As with Fly Trap, Spoons or Man-O-War it's nice to see something a bit more unusual get turned into a figure. It's commercial suicide, but it's nice nonetheless. For a bus, Doubledecker is actually rather charming. I think the toy's modelled on an early Mitsubishi Fuso Aero King (but as Japanese buses of the early 1980s are hardly my forte I'm not committing), and the scale is very small, resulting in a cute little vehicle. Yes, I called a bus cute. The colours are surprisingly fetching, treading that delicate line between flash and believable with aplomb. The sticker-work is excellent, though the use of some brownish decals to cover some out-of-place yellow areas is a pain – while Bandai have done their usual superlative job matching the colours, when these start to peel it looks poor.

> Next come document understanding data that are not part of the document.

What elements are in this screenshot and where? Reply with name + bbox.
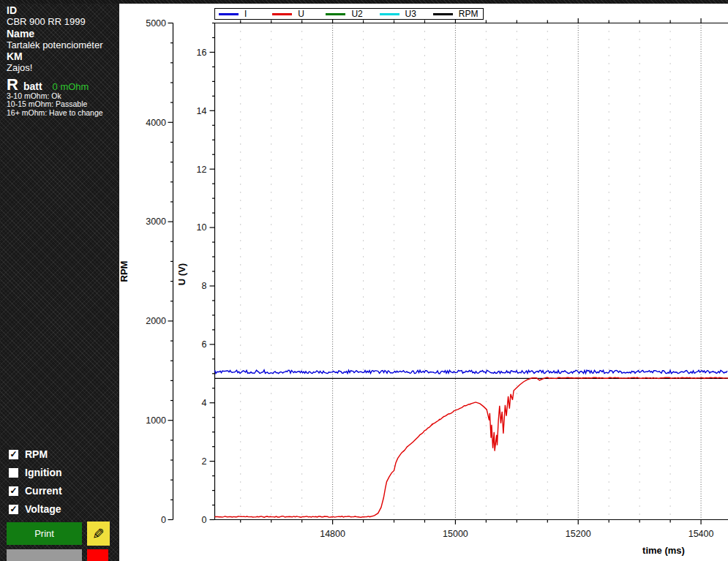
svg-text:15200: 15200 xyxy=(566,529,591,539)
svg-text:2000: 2000 xyxy=(146,316,166,326)
rbatt-r-label: R xyxy=(7,78,18,92)
svg-text:2: 2 xyxy=(202,456,207,467)
series-u-line xyxy=(215,377,728,517)
toggle-label: RPM xyxy=(25,448,48,460)
checkbox-ignition[interactable] xyxy=(9,468,18,478)
red-button[interactable] xyxy=(87,549,108,561)
checkbox-rpm[interactable]: ✓ xyxy=(9,450,18,459)
legend-label: U xyxy=(298,10,304,18)
svg-text:15400: 15400 xyxy=(688,529,714,539)
svg-text:5000: 5000 xyxy=(146,18,166,29)
print-button[interactable]: Print xyxy=(7,522,82,545)
toggle-current[interactable]: ✓Current xyxy=(9,485,62,497)
svg-text:0: 0 xyxy=(161,515,166,525)
chart-axes xyxy=(173,23,728,520)
toggle-rpm[interactable]: ✓RPM xyxy=(9,448,62,460)
rbatt-batt-label: batt xyxy=(23,80,42,92)
legend-item-u3: U3 xyxy=(376,10,429,18)
svg-text:3000: 3000 xyxy=(146,217,166,227)
svg-text:10: 10 xyxy=(197,222,207,233)
axis-ticks xyxy=(168,18,702,524)
legend-label: U2 xyxy=(351,10,362,18)
svg-text:4: 4 xyxy=(202,398,207,408)
svg-text:0: 0 xyxy=(202,515,207,525)
x-axis-title: time (ms) xyxy=(642,545,685,556)
toggle-label: Current xyxy=(25,485,62,497)
channel-toggles: ✓RPMIgnition✓Current✓Voltage xyxy=(9,448,62,515)
vehicle-info: ID CBR 900 RR 1999 Name Tartalék potenci… xyxy=(0,0,119,118)
legend-swatch xyxy=(380,13,399,15)
toggle-label: Voltage xyxy=(25,503,61,515)
top-strip xyxy=(0,0,728,4)
chart-grid xyxy=(241,23,701,520)
u-axis-title: U (V) xyxy=(176,263,187,285)
svg-text:14: 14 xyxy=(197,106,207,116)
rbatt-row: R batt 0 mOhm xyxy=(7,78,116,92)
legend-label: I xyxy=(244,10,247,18)
km-value: Zajos! xyxy=(7,62,116,74)
svg-text:12: 12 xyxy=(197,165,207,175)
sidebar: ID CBR 900 RR 1999 Name Tartalék potenci… xyxy=(0,0,119,561)
id-label: ID xyxy=(7,4,116,16)
toggle-ignition[interactable]: Ignition xyxy=(9,467,62,478)
svg-text:16: 16 xyxy=(197,48,207,58)
checkbox-voltage[interactable]: ✓ xyxy=(9,505,18,514)
chart-legend: IUU2U3RPM xyxy=(214,8,484,20)
name-label: Name xyxy=(7,28,116,39)
toggle-label: Ignition xyxy=(25,467,62,478)
svg-text:8: 8 xyxy=(202,281,207,291)
rbatt-value: 0 mOhm xyxy=(53,81,89,92)
id-value: CBR 900 RR 1999 xyxy=(7,16,116,28)
svg-text:14800: 14800 xyxy=(320,529,345,539)
legend-swatch xyxy=(433,13,453,15)
svg-text:4000: 4000 xyxy=(146,118,166,128)
legend-label: U3 xyxy=(405,10,416,18)
series-i-line xyxy=(215,370,728,374)
name-value: Tartalék potenciométer xyxy=(7,39,116,51)
km-label: KM xyxy=(7,50,116,62)
toggle-voltage[interactable]: ✓Voltage xyxy=(9,503,62,515)
axis-titles: RPMU (V)time (ms) xyxy=(119,261,685,556)
legend-item-u2: U2 xyxy=(322,10,375,18)
axis-tick-labels: 0246810121416010002000300040005000148001… xyxy=(146,18,713,539)
app-window: 0246810121416010002000300040005000148001… xyxy=(0,0,728,561)
legend-item-i: I xyxy=(215,10,269,18)
svg-text:15000: 15000 xyxy=(443,529,468,539)
pencil-icon: ✎ xyxy=(92,527,105,541)
legend-item-u: U xyxy=(269,10,322,18)
legend-label: RPM xyxy=(459,10,479,18)
legend-swatch xyxy=(272,13,292,15)
gray-button[interactable] xyxy=(7,549,82,561)
edit-button[interactable]: ✎ xyxy=(87,522,110,546)
legend-swatch xyxy=(219,13,239,15)
svg-text:6: 6 xyxy=(202,339,207,350)
rpm-axis-title: RPM xyxy=(119,261,130,282)
checkbox-current[interactable]: ✓ xyxy=(9,486,18,496)
legend-item-rpm: RPM xyxy=(429,10,483,18)
legend-swatch xyxy=(326,13,345,15)
svg-text:1000: 1000 xyxy=(146,415,166,426)
rbatt-guide-change: 16+ mOhm: Have to change xyxy=(7,109,116,118)
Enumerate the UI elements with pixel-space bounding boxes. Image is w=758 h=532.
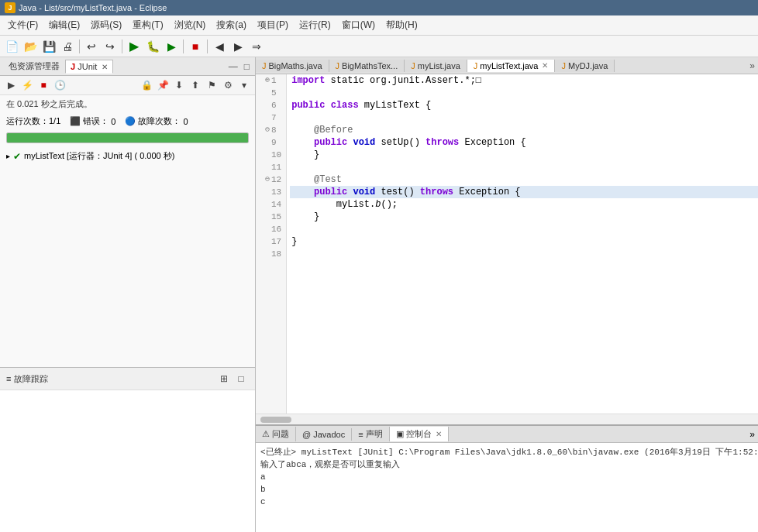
- code-line-6: public class myListText {: [290, 99, 758, 112]
- ln-10: 10: [260, 149, 281, 161]
- fault-btn2[interactable]: □: [233, 371, 249, 386]
- menu-run[interactable]: 运行(R): [295, 17, 336, 33]
- ln-18: 18: [260, 248, 281, 260]
- forward-button[interactable]: ▶: [229, 38, 246, 55]
- run-failed-button[interactable]: ⚡: [19, 77, 35, 93]
- menu-help[interactable]: 帮助(H): [381, 17, 422, 33]
- next-arrow[interactable]: ⇒: [248, 38, 265, 55]
- tab-mylist[interactable]: J myList.java: [405, 60, 467, 72]
- tab-declaration[interactable]: ≡ 声明: [352, 427, 389, 441]
- error-icon: ⬛: [70, 116, 81, 126]
- code-line-16: [290, 223, 758, 235]
- stats-row: 运行次数：1/1 ⬛ 错误： 0 🔵 故障次数： 0: [0, 113, 255, 129]
- tab-problems[interactable]: ⚠ 问题: [256, 427, 296, 441]
- code-line-10: }: [290, 149, 758, 161]
- fail-count: 0: [183, 117, 188, 126]
- mylisttext-icon: J: [474, 61, 478, 70]
- tab-bigmaths[interactable]: J BigMaths.java: [256, 60, 329, 72]
- bottom-tab-overflow[interactable]: »: [746, 429, 758, 440]
- toolbar-sep1: [79, 39, 80, 53]
- tab-console[interactable]: ▣ 控制台 ✕: [390, 427, 449, 441]
- maximize-left-button[interactable]: □: [242, 60, 252, 73]
- marker-12: ⊖: [260, 173, 270, 186]
- test-item[interactable]: ▸ ✔ myListText [运行器：JUnit 4] ( 0.000 秒): [6, 149, 249, 163]
- menu-edit[interactable]: 编辑(E): [44, 17, 84, 33]
- ln-15: 15: [260, 211, 281, 223]
- ln-8: ⊖8: [260, 124, 281, 136]
- stop-junit-button[interactable]: ■: [36, 77, 51, 93]
- console-close[interactable]: ✕: [436, 430, 442, 438]
- line-numbers: ⊕1 5 6 7 ⊖8 9 10 11 ⊖12 13 14 1: [256, 74, 287, 414]
- redo-button[interactable]: ↪: [102, 38, 119, 55]
- fault-btn1[interactable]: ⊞: [216, 371, 232, 386]
- editor-scrollbar-h[interactable]: [256, 414, 758, 424]
- fault-text: 故障跟踪: [14, 373, 48, 385]
- ln-9: 9: [260, 136, 281, 149]
- menu-navigate[interactable]: 浏览(N): [170, 17, 211, 33]
- run-last-button[interactable]: ▶: [163, 38, 180, 55]
- run-junit-button[interactable]: ▶: [3, 77, 19, 93]
- code-area: ⊕1 5 6 7 ⊖8 9 10 11 ⊖12 13 14 1: [256, 74, 758, 414]
- tab-mylisttext[interactable]: J myListText.java ✕: [467, 60, 556, 72]
- code-line-15: }: [290, 211, 758, 223]
- run-count-item: 运行次数：1/1: [6, 115, 60, 127]
- tab-mylist-label: myList.java: [418, 61, 460, 70]
- junit-icon: J: [71, 62, 75, 71]
- menu-file[interactable]: 文件(F): [3, 17, 43, 33]
- code-content[interactable]: import static org.junit.Assert.*;□ publi…: [287, 74, 758, 414]
- pin-button[interactable]: 📌: [155, 77, 171, 93]
- tab-javadoc[interactable]: @ Javadoc: [296, 428, 352, 441]
- ln-6: 6: [260, 99, 281, 112]
- tab-mylisttext-close[interactable]: ✕: [542, 61, 548, 70]
- toolbar-sep4: [207, 39, 208, 53]
- tab-package-explorer[interactable]: 包资源管理器: [3, 58, 65, 74]
- code-line-11: [290, 161, 758, 173]
- tab-bigmathstext[interactable]: J BigMathsTex...: [329, 60, 405, 72]
- new-button[interactable]: 📄: [3, 38, 20, 55]
- next-failure-button[interactable]: ⬇: [171, 77, 187, 93]
- fault-detail-area: [0, 390, 255, 532]
- print-button[interactable]: 🖨: [59, 38, 76, 55]
- marker-1: ⊕: [260, 74, 270, 87]
- menu-source[interactable]: 源码(S): [86, 17, 126, 33]
- menu-window[interactable]: 窗口(W): [337, 17, 380, 33]
- tab-mydj[interactable]: J MyDJ.java: [555, 60, 615, 72]
- ln-1: ⊕1: [260, 74, 281, 87]
- code-line-18: [290, 248, 758, 260]
- junit-settings-button[interactable]: ⚙: [220, 77, 236, 93]
- tab-mydj-label: MyDJ.java: [568, 61, 608, 70]
- ln-11: 11: [260, 161, 281, 173]
- history-button[interactable]: 🕒: [52, 77, 67, 93]
- ln-14: 14: [260, 198, 281, 211]
- scrollbar-thumb[interactable]: [260, 417, 291, 423]
- stop-button[interactable]: ■: [187, 38, 204, 55]
- bigmathstext-icon: J: [336, 61, 340, 70]
- tab-bigmathstext-label: BigMathsTex...: [342, 61, 398, 70]
- test-tree: ▸ ✔ myListText [运行器：JUnit 4] ( 0.000 秒): [0, 146, 255, 166]
- undo-button[interactable]: ↩: [83, 38, 100, 55]
- fail-icon: 🔵: [125, 116, 136, 126]
- minimize-left-button[interactable]: —: [226, 60, 240, 73]
- ln-12: ⊖12: [260, 173, 281, 186]
- close-icon[interactable]: ✕: [102, 63, 108, 71]
- fault-section: ≡ 故障跟踪 ⊞ □: [0, 367, 255, 390]
- save-button[interactable]: 💾: [40, 38, 57, 55]
- menu-search[interactable]: 搜索(a): [212, 17, 251, 33]
- declaration-icon: ≡: [358, 430, 363, 439]
- show-failures-button[interactable]: ⚑: [204, 77, 219, 93]
- run-button[interactable]: ▶: [126, 38, 143, 55]
- status-text: 在 0.021 秒之后完成。: [0, 95, 255, 113]
- code-line-14: myList.b();: [290, 198, 758, 211]
- menu-refactor[interactable]: 重构(T): [128, 17, 167, 33]
- scroll-lock-button[interactable]: 🔒: [139, 77, 154, 93]
- back-button[interactable]: ◀: [211, 38, 228, 55]
- tab-overflow[interactable]: »: [746, 60, 758, 71]
- menu-project[interactable]: 项目(P): [253, 17, 293, 33]
- left-toolbar: ▶ ⚡ ■ 🕒 🔒 📌 ⬇ ⬆ ⚑ ⚙ ▾: [0, 76, 255, 95]
- open-button[interactable]: 📂: [22, 38, 39, 55]
- junit-menu-button[interactable]: ▾: [236, 77, 252, 93]
- tab-junit[interactable]: J JUnit ✕: [65, 60, 113, 74]
- prev-failure-button[interactable]: ⬆: [188, 77, 203, 93]
- debug-button[interactable]: 🐛: [144, 38, 161, 55]
- menu-bar: 文件(F) 编辑(E) 源码(S) 重构(T) 浏览(N) 搜索(a) 项目(P…: [0, 15, 758, 36]
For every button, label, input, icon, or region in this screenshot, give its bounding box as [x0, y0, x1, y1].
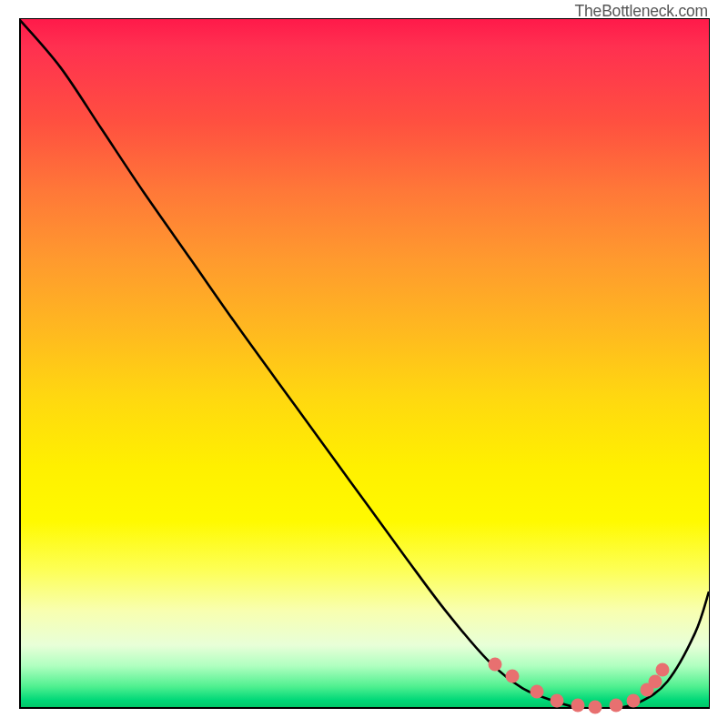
marker-dot [489, 657, 502, 671]
marker-dot [656, 662, 670, 676]
marker-dot [530, 685, 543, 699]
chart-container: TheBottleneck.com [0, 0, 728, 728]
marker-dot [626, 693, 640, 707]
plot-heatmap-background [19, 19, 709, 709]
plot-border [709, 19, 710, 709]
marker-dot [648, 674, 662, 688]
marker-dot [505, 670, 519, 683]
marker-dot [588, 700, 602, 713]
marker-dot [571, 699, 584, 713]
marker-dot [609, 699, 622, 713]
watermark-text: TheBottleneck.com [575, 2, 708, 21]
marker-dot [551, 693, 564, 707]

Considering the small scale (we're talking in the region of 1/144 here, I'm guessing) there's a surprising amount of detail crammed onto this thing. The biggest drawback is the large, noticeable join-lines along the roof – largely visible because the yellow topside is paint apps, on top of darker brown plastic that can be seen at the joins. Overall, though, it's a fine alt mode, a lot more likable than you'd think a bus could be.


ROBOT MODE

The transformation sequence is nice – not too simple, but still pretty straightforward. The arm configuration is the same as that used for Rest-Q, though the head is a bit different (instead of the whole unit sliding out, it hinges, giving him a unique triangular head), and the lower half rotates, with feet popping out of the bus roof.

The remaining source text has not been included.